Free marketing tools are for Using!

March 20, 2014 - Front Section

Chuck Sink, Chuck Sink Link

Business development is a hybrid profession - a response to a marketplace that became weary of so many salespeople parading through front doors, entering back doors and prying open every chink in the walls of companies with money to spend. "People love to buy but hate to be sold." So measures have been put in place to make it hard for salespeople to simply call business people and sell their stuff.
Marketing and sales have become more interdependent and the trend is that these two functions are becoming intertwined. Sales are still where most of the glory is when it comes to impressing the boss. Sales rules because businesses live on cash flow and new business is lifeblood to organizations. But sales work has changed to business development (think relationships) and effective business development must utilize marketing principles and tactics to open doors to new business opportunities. A salesperson must get his message out to prospects who are truly in the market to buy.

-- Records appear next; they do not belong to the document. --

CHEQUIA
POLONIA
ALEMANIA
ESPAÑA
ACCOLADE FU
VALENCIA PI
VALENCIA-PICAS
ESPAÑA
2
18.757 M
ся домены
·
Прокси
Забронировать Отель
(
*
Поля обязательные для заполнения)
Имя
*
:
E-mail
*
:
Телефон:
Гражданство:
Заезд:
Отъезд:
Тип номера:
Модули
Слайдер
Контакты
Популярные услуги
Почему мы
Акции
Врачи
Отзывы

Every salesperson's computer can now be a broadcasting and receiving station, i.e., a media outlet. And guess what? Airtime is free. Paying for a boost with advertising is always an option but one can reach thousands in a target audience by spending only time; learning and using the free tools: Social media, email and networking. Many thriving businesses have been launched with no marketing budget.

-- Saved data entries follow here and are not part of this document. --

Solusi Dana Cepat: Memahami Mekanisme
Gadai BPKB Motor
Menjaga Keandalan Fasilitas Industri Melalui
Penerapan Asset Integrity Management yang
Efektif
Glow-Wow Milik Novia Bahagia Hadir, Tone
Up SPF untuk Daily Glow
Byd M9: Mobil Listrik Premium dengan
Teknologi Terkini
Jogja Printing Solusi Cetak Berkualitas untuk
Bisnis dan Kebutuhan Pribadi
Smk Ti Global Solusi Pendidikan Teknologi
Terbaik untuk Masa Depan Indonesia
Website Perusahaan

If you already have a computer, internet connection, cell phone and car then you have the infrastructure to effectively grow a business. The only thing else you need is time and willingness to work hard. It's really wonderful to implement an effective marketing campaign which makes business development efforts much easier (think warm inbound leads), all with no need to spend media dollars. Those dollars can be invested instead toward service improvements which will make your clients the best sales force you could want.
Chuck Sink is president of Chuck Sink Link, Hopkinton, N.H.